What should social scientists know about lawyers’ views on globalization? In our previous post, Michele LaVigne argued that social scientists need to consult with lawyers more if they want their research to have any impact on fairness in indigent defense. Fred Aman was inspired to send in some advice to scholars interested in law and globalization.
Globalization: Legal Aspects
Law’s role in globalization is often misunderstood, mainly with respect to whether “the global” is its own distinct and unified field. To a large extent, this misunderstanding reflects the influence of neoliberalism, some versions of which treat globalization as a function of capitalism (thereby relegating it to the preserve of economics).

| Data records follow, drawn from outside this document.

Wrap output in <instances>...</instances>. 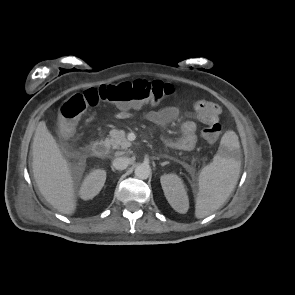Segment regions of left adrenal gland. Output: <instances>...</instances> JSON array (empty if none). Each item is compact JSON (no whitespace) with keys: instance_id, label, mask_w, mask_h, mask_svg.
Masks as SVG:
<instances>
[{"instance_id":"left-adrenal-gland-1","label":"left adrenal gland","mask_w":295,"mask_h":295,"mask_svg":"<svg viewBox=\"0 0 295 295\" xmlns=\"http://www.w3.org/2000/svg\"><path fill=\"white\" fill-rule=\"evenodd\" d=\"M164 157H165V158H170V157H168L167 155H164ZM167 164H169V162H168V161H165V162L161 163V166H165V165H167Z\"/></svg>"}]
</instances>
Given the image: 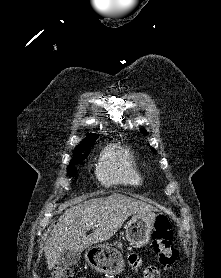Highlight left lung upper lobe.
Returning a JSON list of instances; mask_svg holds the SVG:
<instances>
[{
	"instance_id": "1",
	"label": "left lung upper lobe",
	"mask_w": 221,
	"mask_h": 278,
	"mask_svg": "<svg viewBox=\"0 0 221 278\" xmlns=\"http://www.w3.org/2000/svg\"><path fill=\"white\" fill-rule=\"evenodd\" d=\"M140 131H141L144 135H147V131H146V130L140 129Z\"/></svg>"
}]
</instances>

Such a formulation leaves little room for law, except in relation to international law and such “global” institutions as the International Monetary Fund (IMF), the World Trade Organization (WTO), and other legal arrangements primarily associated with the liberalization of trade. From this standpoint, one might imagine that globalization is all about competition—a competition for markets and investments that is global in scale and increasingly intense as markets expand. Accordingly, one might not think that law has much to do with this phenomenon beyond stepping out of the way, except where law contributes to the creation of markets and to ensuring that they function efficiently.
But the reality of globalization challenges such formulations. Law has an important role to play, particularly in contexts in which economic activity generates human rights questions, such as child labor. We need to focus on law’s prominence in the creation, implementation and contestation of globalization. The contexts in which law is relevant reflect the great diversity of relationships, circumstances, and legal arrangements under which globalization develops….
Globalization is embedded in our institutions—domestic and international, public and private, by virtue of legal arrangements (legislation, agency regulations, contracts, etc.) that draw global “forces” into everyday life, and vice versa. It is not a unilinear process or geography “out there,” but a dynamic relation across multiple regimes of public and private ordering. Globalization is subject to a wide array of influences and control and yields pervasive social effects—some of them broadly homogenizing, some of them diversifying in highly specific ways Understanding the relationship of globalization to law requires analysis of the interactions of markets, rights and bodies of law at all levels of government, domestic and international, as well as diverse processes of governance that involve norm creation, enforcement and adjudication by state and non-state actors alike.
Moreover, globalization is neither external and superior to national states, nor primarily state-centered. The essence of globalization is its denationalizing effects Thus it has been said that, “Globalization . . . may be defined as the process of denationalization of clusters of political, economic, and social activities.” In a globalized world, various non-state actors, including multinational corporations, play key roles precisely because they are not bound to any one jurisdiction. Globalization does include global and regional institutions such as the WTO and the European Union (EU), but globalization is also a domestic phenomenon, driven by private actors and local law.
Indeed, there are many domestic contexts in which law may properly be understood as “transnational”—that is, in its functioning across bodies of law, public and private, domestic and international, rather than in a particular geography or international field. Transnational law potentially encompasses legal relationships involving domestic and international law as well as private ordering involving a host of non-state actors who operate transnationally. The complex socio-political interrelationships resulting from these interactions affect institutions and individuals in a variety of ways at home and abroad (wherever these may be). Law features in all of these arrangements, highlighting the pluralism and polycentrity of law’s “many rooms.” …
New bodies of transnational law are developing to deal with problems that are neither wholly domestic nor comprehensively global—sometimes working through domestic law, sometimes creating new authorities and powers.